Dalam pandangan Islam, adalah kewajiban negara untuk mengatur segala aspek terkait dengan sistem pendidikan yang akan diterapkan, bukan hanya persoalan yang berkaitan dengan kurikulum, akreditasi sekolah, metode pengajaran dan bahan-bahan ajarannya saja, tetapi juga mengupayakan agar pendidikan dapat diperoleh rakyat secara mudah. Rasulullah Saw bersabda:
"Seorang imam (khalifah) adalah pemelihara dan pengatur urusan rakyat dan ia akan dimintai pertanggung jawaban atas urusan rakyatnya," (HR al-Bukhari dan Muslim)
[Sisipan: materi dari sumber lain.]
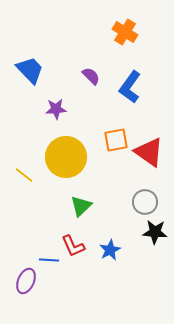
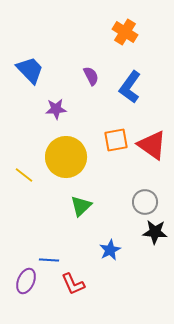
purple semicircle: rotated 18 degrees clockwise
red triangle: moved 3 px right, 7 px up
red L-shape: moved 38 px down
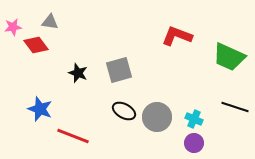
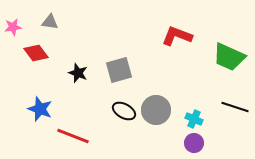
red diamond: moved 8 px down
gray circle: moved 1 px left, 7 px up
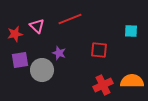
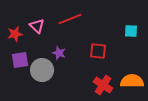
red square: moved 1 px left, 1 px down
red cross: rotated 30 degrees counterclockwise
Setiap kegiatan pendidikan harus dilengkapi dengan sarana-sarana fisik, yang mendorong terlaksananya program dan kegiatan tersebut. Sarana itu dapat berupa buku-buku pelajaran, sekolah/kampus, asrama siswa, perpustakaan, labolatoruim, internet dan lain sebagainya. Sarana pendidikan dalam rangka mencerdaskan umat, menjadi kewajiban negara untuk menyediakannya dan merupakan hak mendasar bagi warga negara.
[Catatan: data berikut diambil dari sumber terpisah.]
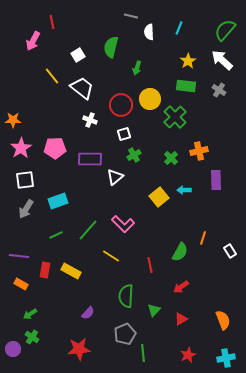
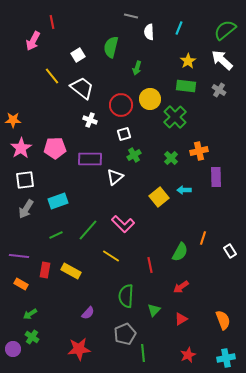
green semicircle at (225, 30): rotated 10 degrees clockwise
purple rectangle at (216, 180): moved 3 px up
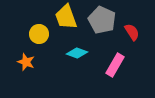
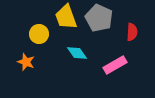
gray pentagon: moved 3 px left, 2 px up
red semicircle: rotated 36 degrees clockwise
cyan diamond: rotated 35 degrees clockwise
pink rectangle: rotated 30 degrees clockwise
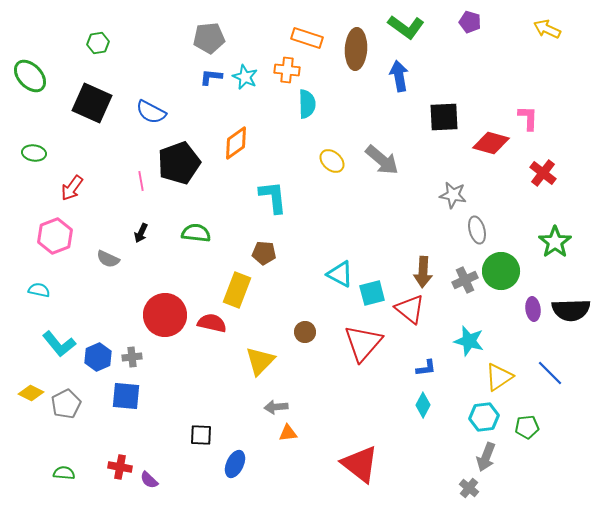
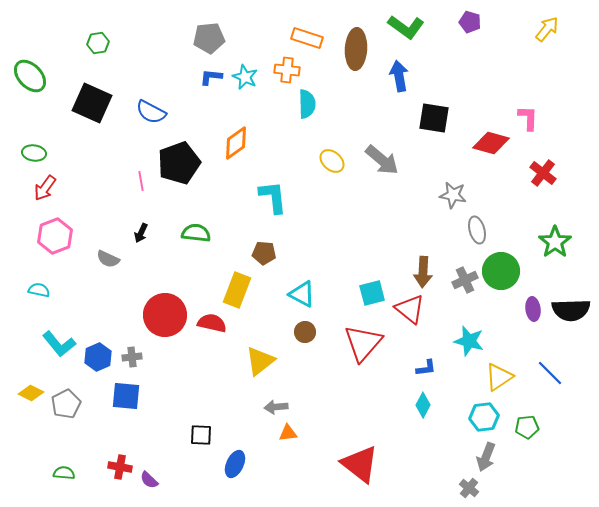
yellow arrow at (547, 29): rotated 104 degrees clockwise
black square at (444, 117): moved 10 px left, 1 px down; rotated 12 degrees clockwise
red arrow at (72, 188): moved 27 px left
cyan triangle at (340, 274): moved 38 px left, 20 px down
yellow triangle at (260, 361): rotated 8 degrees clockwise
Dahulu ketika sistem pendidikan Islam diterapkan, negara memberikan jaminan pendidikan secara gratis, dan memberikan kesempatan seluas-luasnya bagi warga negara yang ingin melanjutkan pendidikan ke jenjang yang lebih tinggi. Kesejahteraan dan gaji pendidik pun sangat diperhatikan dan merupakan beban negara. Semua dana yang digunakan untuk pembiayaan tersebut berasal dari kas baitul mal, yang bersumber dari kepemilikan negara seperti: ghanimah, khumus (seperlima harta rampasan perang), jizyah dan dharibah (pajak). Serta dari kepemilikan umum seperti hasil dari sumber daya alam. Adapun dharibah (pajak) hanya akan dipungut apabila keadaan darurat, ketika kas di Baitul mal tidak bisa mencukupi. Semua pendapatan tersebut dikelola oleh negara dan dipergunakan untuk kepentingan rakyat secara menyeluruh.
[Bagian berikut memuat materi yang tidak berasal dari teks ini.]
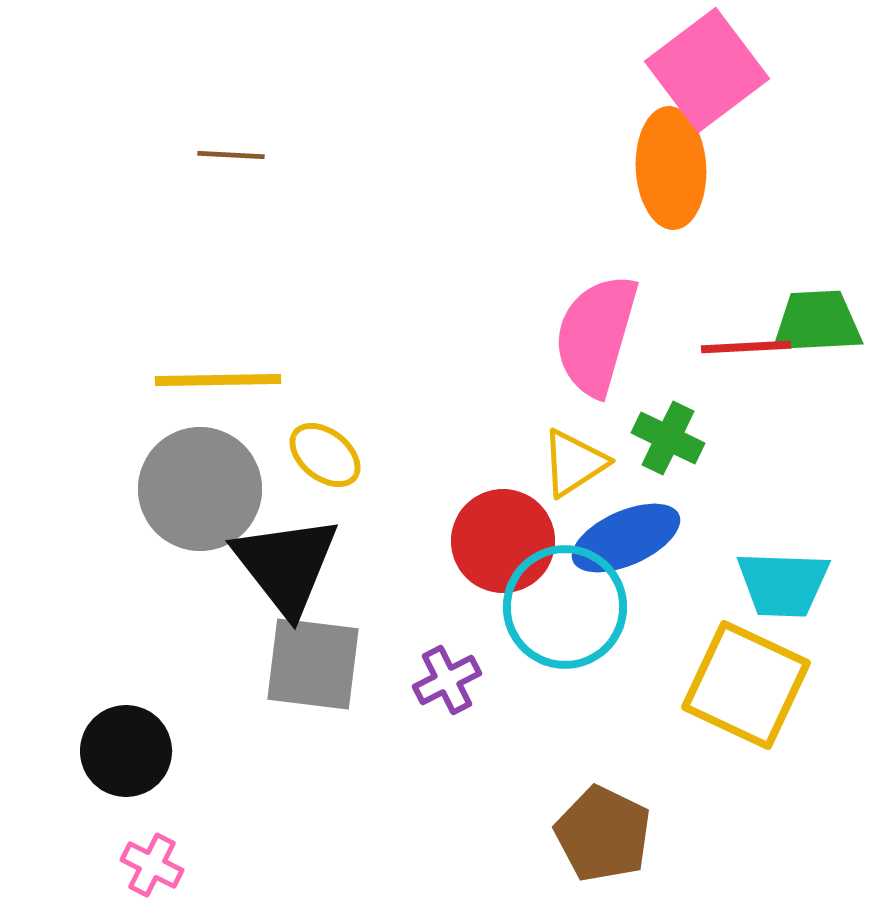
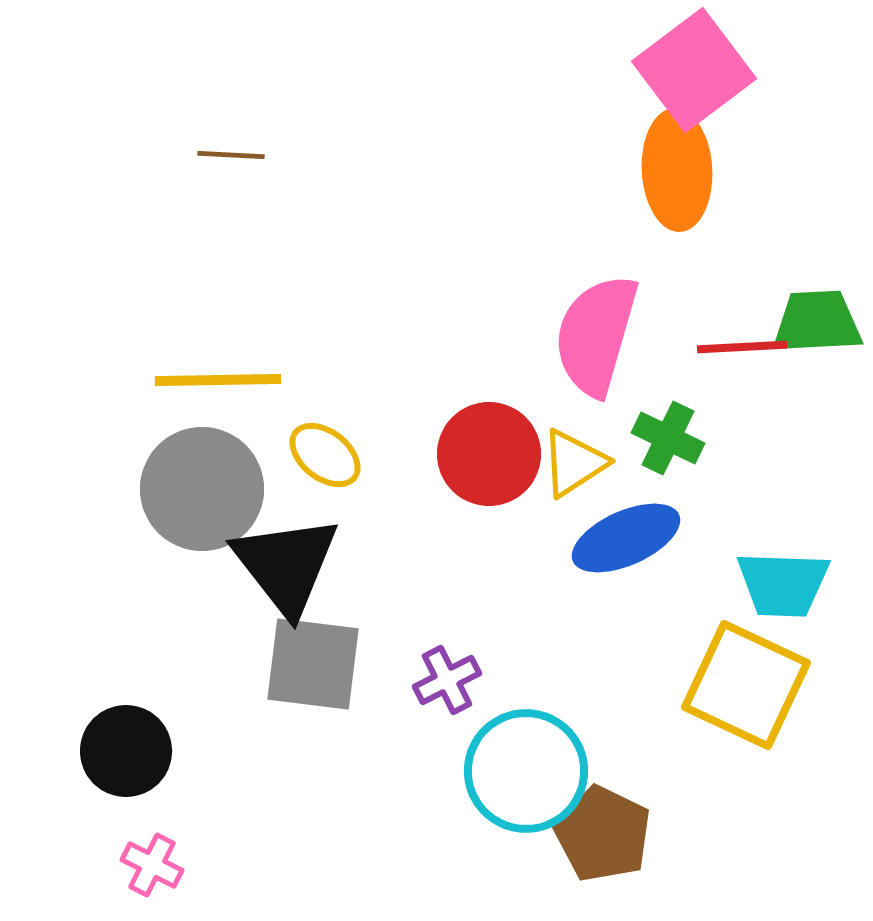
pink square: moved 13 px left
orange ellipse: moved 6 px right, 2 px down
red line: moved 4 px left
gray circle: moved 2 px right
red circle: moved 14 px left, 87 px up
cyan circle: moved 39 px left, 164 px down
Sejarah telah mencatat keberhasilan sistem pendidikan Islam mampu mencetak generasi berkualitas di berbagai bidang ilmu pengetahuan dan berkepribadian Islam, untuk itu solusi tuntas segala permasalanan termasuk sistem pendidikan adalah mencampakkan sistem kapitalis sekuler yang saat ini eksis dan menggantinya dengan menerapkan Islam secara menyeluruh dalam bingkai khilafah yang mengikuti metode kenabian.